- What to do
Please print the entries below exactly, from the line with "Descripción" through the line with "calor podes adherirlas con pegamento", including both of those lines and leaving out all others.

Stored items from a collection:
■ ■ ■ ■ ■ ■ ■

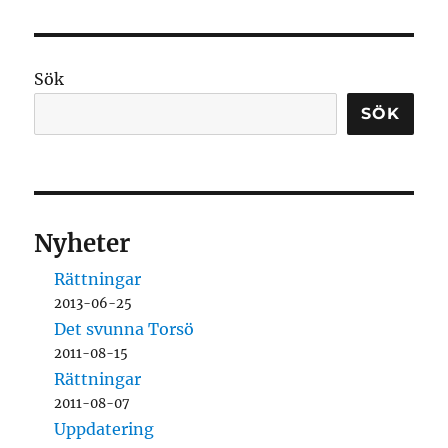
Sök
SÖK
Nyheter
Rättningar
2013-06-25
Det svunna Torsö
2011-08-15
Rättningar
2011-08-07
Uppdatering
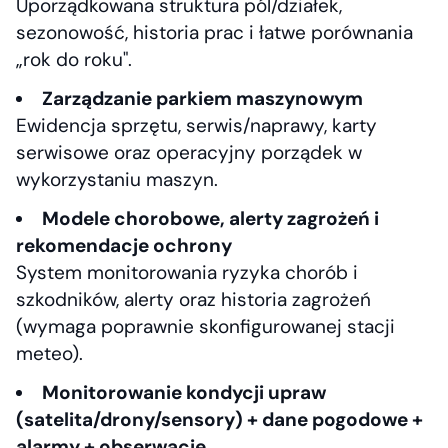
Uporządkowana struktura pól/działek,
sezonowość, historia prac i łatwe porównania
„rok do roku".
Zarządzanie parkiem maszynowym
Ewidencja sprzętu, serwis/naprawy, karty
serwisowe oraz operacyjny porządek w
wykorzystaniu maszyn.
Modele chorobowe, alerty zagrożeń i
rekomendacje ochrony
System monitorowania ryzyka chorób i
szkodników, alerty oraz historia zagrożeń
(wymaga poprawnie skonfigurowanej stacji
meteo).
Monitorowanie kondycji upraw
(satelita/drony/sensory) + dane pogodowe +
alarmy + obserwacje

■ ■ ■ ■ ■ ■ ■

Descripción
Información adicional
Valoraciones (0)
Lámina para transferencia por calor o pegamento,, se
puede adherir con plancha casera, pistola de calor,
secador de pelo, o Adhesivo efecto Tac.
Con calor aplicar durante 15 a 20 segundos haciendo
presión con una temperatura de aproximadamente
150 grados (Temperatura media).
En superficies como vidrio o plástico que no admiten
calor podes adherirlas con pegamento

■ ■ ■ ■ ■ ■ ■

- Answer for the task
Descripción
Información adicional
Valoraciones (0)
Lámina para transferencia por calor o pegamento,, se
puede adherir con plancha casera, pistola de calor,
secador de pelo, o Adhesivo efecto Tac.
Con calor aplicar durante 15 a 20 segundos haciendo
presión con una temperatura de aproximadamente
150 grados (Temperatura media).
En superficies como vidrio o plástico que no admiten
calor podes adherirlas con pegamento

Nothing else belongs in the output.